Nada disso vai acontecer; até o FMI duvida. Por outro lado, o excesso de capacidade e os gastos públicos continuarão, e a inflação começará a espalhar-se.

Gérard Bad final de Junho de 2013

Sobre inflação veja este blog

Bibliografia: Ramses, org. Dunod, 2005; Jean-Marie Chevalier, A Nova Questão do Petróleo, org. Calmann-Lévy, 1973; Samuel Lichtensztejn e José M. Quijano, A Dívida dos Países Subdesenvolvidos e o Papel dos Bancos Privados Internacionais, org. Publisud, 1982; Pascal Arnaud, A Dívida do Terceiro Mundo, org. La Découverte, 1984; Jacques Adda, A Mundialização da Economia, org. La Découverte, 2012.

NOTAS

(1) Em inglês, PIGS corresponde ao porc francês e S à Espanha.

(2) A expressão “terceiro mundo” data de 14 de Agosto de 1952, sob a pena de Alfred Sauvy em L’Observateur politique économique et littéraire, em referência aos dois blocos da época, mas também ao Terceiro Estado da Revolução Francesa: “Porque finalmente este terceiro mundo, ignorado, explorado, desprezado como o terceiro estado, também quer ser alguma coisa.”

(3) Criada em 1964, a CNUCED tem como objectivo integrar os países em desenvolvimento na economia mundial, a fim de promover o seu crescimento.

(4) A taxa de desemprego começou a subir: entre meados de 1973 e meados de 1975, passou de 5% para 9% nos Estados Unidos e de 2,5% para 5% na CEE.

(5) Quando falamos em cancelamento de dívida, estamos a falar principalmente em redução de dívidas públicas contraídas com Estados e organizações internacionais oficiais. Para dívidas privadas, para um país em processo de insolvência, há pouca possibilidade de recurso por parte dos credores. Daí um mercado cinza, onde essas dívidas são revendidas como títulos podres (obrigações incobráveis), com um desconto significativo (efeitos da classificação da dívida e do prémio de risco sobre as taxas de juros).

(6) Pascal Arnaud, A Dívida do Terceiro Mundo, ed.

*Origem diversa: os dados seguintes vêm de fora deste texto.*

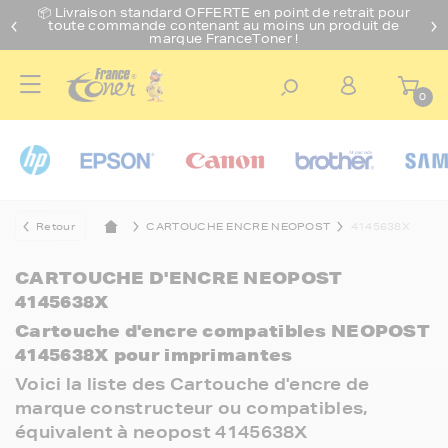
📦 Livraison standard O
FFERTE
en point de retrait pour
toute commande contenant au moins un produit de
marque FranceToner !
0
Retour
CARTOUCHE ENCRE NEOPOST
4145638X
CARTOUCHE D'ENCRE NEOPOST
4145638X
Cartouche d'encre compatibles NEOPOST
4145638X pour imprimantes
Voici la liste des Cartouche d'encre de
marque constructeur ou compatibles,
équivalent à neopost 4145638X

La Découverte, 1984, p. 47.

(7) A frase “uma grande pesquisa” vem de Morris Adelman, professor do MIT, um dos maiores especialistas no mercado de petróleo.

(8) Ver sobre este assunto o artigo “A crise, o fim do remendo” em Echanges n° 138, p.48.

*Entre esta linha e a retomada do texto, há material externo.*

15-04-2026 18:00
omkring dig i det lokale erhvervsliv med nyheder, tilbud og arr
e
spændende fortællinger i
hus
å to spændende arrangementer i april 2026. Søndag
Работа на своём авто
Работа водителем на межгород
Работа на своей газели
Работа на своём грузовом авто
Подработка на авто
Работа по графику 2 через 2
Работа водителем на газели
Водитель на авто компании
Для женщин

(9) Para angariar 4,8 mil milhões de euros até 2015, o governo português quer cortar 30 mil empregos na função pública e aumentar a idade da reforma para os 66 anos. O plano orçamental de 2013 aumenta os impostos sobre o rendimento numa média de 30%.

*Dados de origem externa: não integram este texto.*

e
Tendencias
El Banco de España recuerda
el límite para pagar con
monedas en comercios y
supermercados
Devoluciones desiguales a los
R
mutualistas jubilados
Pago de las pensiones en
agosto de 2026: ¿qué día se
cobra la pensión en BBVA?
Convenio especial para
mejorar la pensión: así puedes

(10) A consequência directa dessa queda é a sub-utilização das fábricas na Europa. No sector automóvel, de 100 unidades de produção, 58% estão a perder dinheiro por não estarem a utilizar plenamente as suas capacidades. "A sub-utilização das fábricas europeias atingiu um nível crítico, e as reduções de capacidade anunciadas até ao momento provavelmente serão insuficientes para aliviar a situação", afirma Laurent Petizon, Director Executivo da Alix Partner's. Para ajustar a produção aos baixos volumes de vendas previstos para os próximos anos, seria necessário reduzir a capacidade em 3 milhões de unidades. Esse número equivale ao encerramento de dez fábricas do tamanho da unidade da PSA em Sochaux (316.700 carros produzidos em 2012). O estudo revela que a sub-utilização das unidades afecta particularmente a França, onde 62% das fábricas estão a perder dinheiro. » ( L'Usine nouvelle [usinenouvelle.com], relatando um estudo da consultoria Alix Partner's, segundo o qual o mercado automobilístico permanecerá permanentemente deprimido, com um excesso de capacidade de produção cada vez mais flagrante.)

(11) Carlos Ghosn, em particular, presidente da Nissan, vem deplorando há vários meses a força do iene, “que dificulta a competitividade dos grupos japoneses”.

(12) De 1978 a 1982, a dívida dos países não petrolíferos aumentou de 336 para 612 mil milhões de dólares e os bancos limitaram os seus empréstimos. (Pascal Arnaud, op. cit., p. 73).

(13) Lenine: "Noutras palavras, o velho capitalismo, o capitalismo da livre concorrência, com o seu regulador absolutamente indispensável, a Bolsa de Valores, desaparece para sempre. Um novo capitalismo sucede-o, contendo elementos de transição óbvios, uma espécie de mistura entre livre concorrência e monopólio." ( Imperialismo, o estágio mais elevado do capitalismo. )

(14) Em Abril de 1998, o Citicorp fundir-se-á com o Traveler Group para se tornar o Citigroup.